■ TO DO ■
The answer is an exact repeat of the entries below, with the pictures omitted.

::: DATA TO PROCESS :::

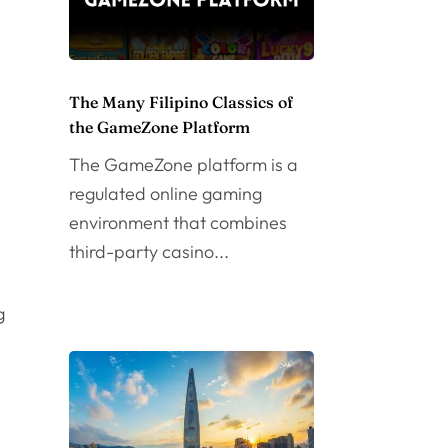
The Many Filipino Classics of
the GameZone Platform
The GameZone platform is a
regulated online gaming
environment that combines
third-party casino...
g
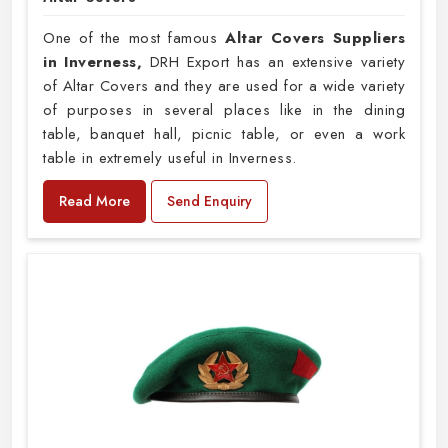
One of the most famous
Altar Covers Suppliers
in Inverness,
DRH Export has an extensive variety
of Altar Covers and they are used for a wide variety
of purposes in several places like in the dining
table, banquet hall, picnic table, or even a work
table in extremely useful in Inverness.
Read More
Send Enquiry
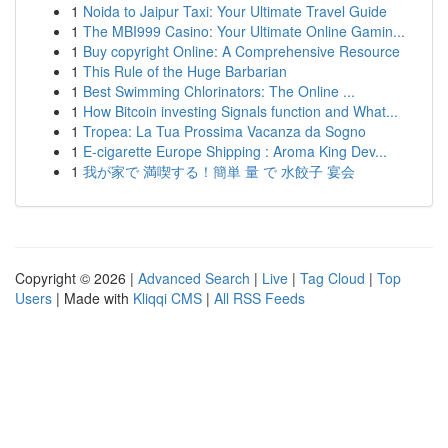
1
Noida to Jaipur Taxi: Your Ultimate Travel Guide
1
The MBI999 Casino: Your Ultimate Online Gamin...
1
Buy copyright Online: A Comprehensive Resource
1
This Rule of the Huge Barbarian
1
Best Swimming Chlorinators: The Online ...
1
How Bitcoin investing Signals function and What...
1
Tropea: La Tua Prossima Vacanza da Sogno
1
E-cigarette Europe Shipping : Aroma King Dev...
1
我が家で 満喫する！簡単 量 で 水餃子 宴会
Copyright © 2026 |
Advanced Search
|
Live
|
Tag Cloud
|
Top
Users
| Made with
Kliqqi CMS
|
All RSS Feeds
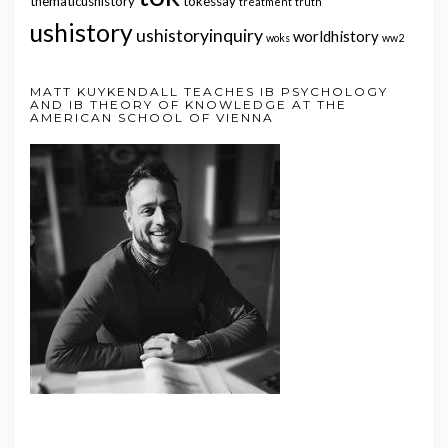
thematicushistory
tokessay
treatment
truth
ushistory
ushistoryinquiry
worldhistory
woks
ww2
MATT KUYKENDALL TEACHES IB PSYCHOLOGY
AND IB THEORY OF KNOWLEDGE AT THE
AMERICAN SCHOOL OF VIENNA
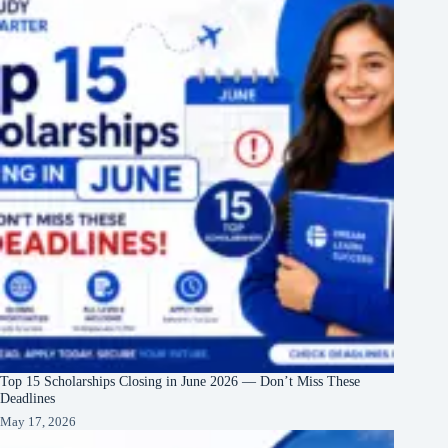
Top 15 Scholarships Closing in June 2026 — Don’t Miss These
Deadlines
May 17, 2026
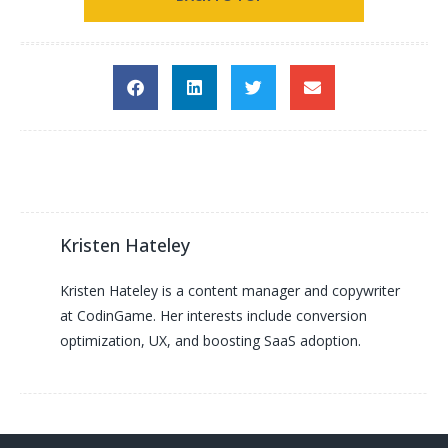
Kristen Hateley
Kristen Hateley is a content manager and copywriter
at CodinGame. Her interests include conversion
optimization, UX, and boosting SaaS adoption.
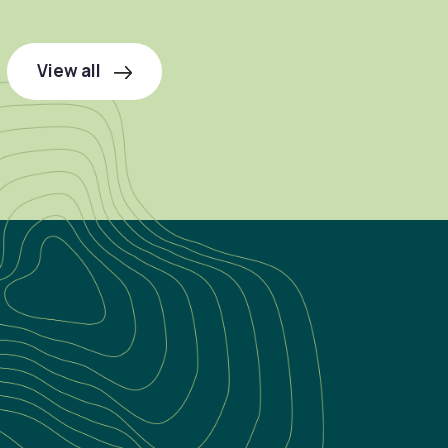
View all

:::

■ REPLY TO THE EXERCISE ■
The Many Filipino Classics of
the GameZone Platform
The GameZone platform is a
regulated online gaming
environment that combines
third-party casino...
g
One of the most famous
Altar Covers Suppliers
in Inverness,
DRH Export has an extensive variety
of Altar Covers and they are used for a wide variety
of purposes in several places like in the dining
table, banquet hall, picnic table, or even a work
table in extremely useful in Inverness.
Read More
Send Enquiry
1
Noida to Jaipur Taxi: Your Ultimate Travel Guide
1
The MBI999 Casino: Your Ultimate Online Gamin...
1
Buy copyright Online: A Comprehensive Resource
1
This Rule of the Huge Barbarian
1
Best Swimming Chlorinators: The Online ...
1
How Bitcoin investing Signals function and What...
1
Tropea: La Tua Prossima Vacanza da Sogno
1
E-cigarette Europe Shipping : Aroma King Dev...
1
我が家で 満喫する！簡単 量 で 水餃子 宴会
Copyright © 2026 |
Advanced Search
|
Live
|
Tag Cloud
|
Top
Users
| Made with
Kliqqi CMS
|
All RSS Feeds
thematicushistory
tokessay
treatment
truth
ushistory
ushistoryinquiry
worldhistory
woks
ww2
MATT KUYKENDALL TEACHES IB PSYCHOLOGY
AND IB THEORY OF KNOWLEDGE AT THE
AMERICAN SCHOOL OF VIENNA
Top 15 Scholarships Closing in June 2026 — Don’t Miss These
Deadlines
May 17, 2026
Kristen Hateley
Kristen Hateley is a content manager and copywriter
at CodinGame. Her interests include conversion
optimization, UX, and boosting SaaS adoption.
View all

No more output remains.